# Work request
If a record holds a picture, leave the picture out and restate everything else word for word.

# Information
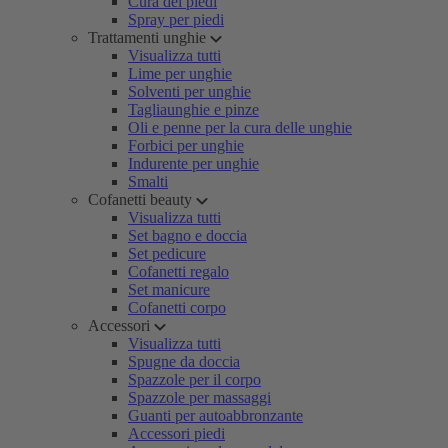
Cura dei piedi
Spray per piedi
Trattamenti unghie
Visualizza tutti
Lime per unghie
Solventi per unghie
Tagliaunghie e pinze
Oli e penne per la cura delle unghie
Forbici per unghie
Indurente per unghie
Smalti
Cofanetti beauty
Visualizza tutti
Set bagno e doccia
Set pedicure
Cofanetti regalo
Set manicure
Cofanetti corpo
Accessori
Visualizza tutti
Spugne da doccia
Spazzole per il corpo
Spazzole per massaggi
Guanti per autoabbronzante
Accessori piedi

# Result below
Cura dei piedi
Spray per piedi
Trattamenti unghie
Visualizza tutti
Lime per unghie
Solventi per unghie
Tagliaunghie e pinze
Oli e penne per la cura delle unghie
Forbici per unghie
Indurente per unghie
Smalti
Cofanetti beauty
Visualizza tutti
Set bagno e doccia
Set pedicure
Cofanetti regalo
Set manicure
Cofanetti corpo
Accessori
Visualizza tutti
Spugne da doccia
Spazzole per il corpo
Spazzole per massaggi
Guanti per autoabbronzante
Accessori piedi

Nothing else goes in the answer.